### WHAT YOU SHOULD DO:
Could you quote, exactly as they stand, the lines running from the one with "Toadstool baby with" to the final line of the material?
== Segment start ==
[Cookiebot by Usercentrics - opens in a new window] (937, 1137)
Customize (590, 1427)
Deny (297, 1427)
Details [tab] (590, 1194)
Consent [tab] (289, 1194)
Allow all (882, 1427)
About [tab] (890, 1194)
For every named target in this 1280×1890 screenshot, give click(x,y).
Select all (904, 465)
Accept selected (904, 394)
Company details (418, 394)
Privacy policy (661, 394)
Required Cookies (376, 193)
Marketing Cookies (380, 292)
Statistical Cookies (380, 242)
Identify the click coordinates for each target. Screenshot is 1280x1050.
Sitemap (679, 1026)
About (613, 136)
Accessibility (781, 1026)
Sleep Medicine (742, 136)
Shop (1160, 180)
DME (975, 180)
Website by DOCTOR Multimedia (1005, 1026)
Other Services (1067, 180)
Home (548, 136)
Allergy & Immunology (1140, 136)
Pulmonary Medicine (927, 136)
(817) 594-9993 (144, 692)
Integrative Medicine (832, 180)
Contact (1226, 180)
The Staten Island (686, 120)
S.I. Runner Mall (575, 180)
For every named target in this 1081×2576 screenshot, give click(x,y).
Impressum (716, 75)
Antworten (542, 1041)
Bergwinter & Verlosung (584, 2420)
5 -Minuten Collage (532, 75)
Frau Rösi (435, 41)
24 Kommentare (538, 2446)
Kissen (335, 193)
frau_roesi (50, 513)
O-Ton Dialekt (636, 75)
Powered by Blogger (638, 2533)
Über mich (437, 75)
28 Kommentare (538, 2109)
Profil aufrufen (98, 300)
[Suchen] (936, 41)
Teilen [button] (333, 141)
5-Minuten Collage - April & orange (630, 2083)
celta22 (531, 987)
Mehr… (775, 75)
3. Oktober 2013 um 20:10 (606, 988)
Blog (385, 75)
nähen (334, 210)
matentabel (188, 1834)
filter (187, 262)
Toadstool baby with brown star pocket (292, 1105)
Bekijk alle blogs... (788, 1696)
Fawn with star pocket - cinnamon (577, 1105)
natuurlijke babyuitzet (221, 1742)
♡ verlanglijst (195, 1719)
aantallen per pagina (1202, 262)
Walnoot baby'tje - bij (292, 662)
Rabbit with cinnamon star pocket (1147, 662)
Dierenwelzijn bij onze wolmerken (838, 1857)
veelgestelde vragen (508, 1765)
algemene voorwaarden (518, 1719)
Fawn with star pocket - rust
== Segment end ==
### RESPONSE BELOW:
Toadstool baby with brown star pocket (292, 1105)
Bekijk alle blogs... (788, 1696)
Fawn with star pocket - cinnamon (577, 1105)
natuurlijke babyuitzet (221, 1742)
♡ verlanglijst (195, 1719)
aantallen per pagina (1202, 262)
Walnoot baby'tje - bij (292, 662)
Rabbit with cinnamon star pocket (1147, 662)
Dierenwelzijn bij onze wolmerken (838, 1857)
veelgestelde vragen (508, 1765)
algemene voorwaarden (518, 1719)
Fawn with star pocket - rust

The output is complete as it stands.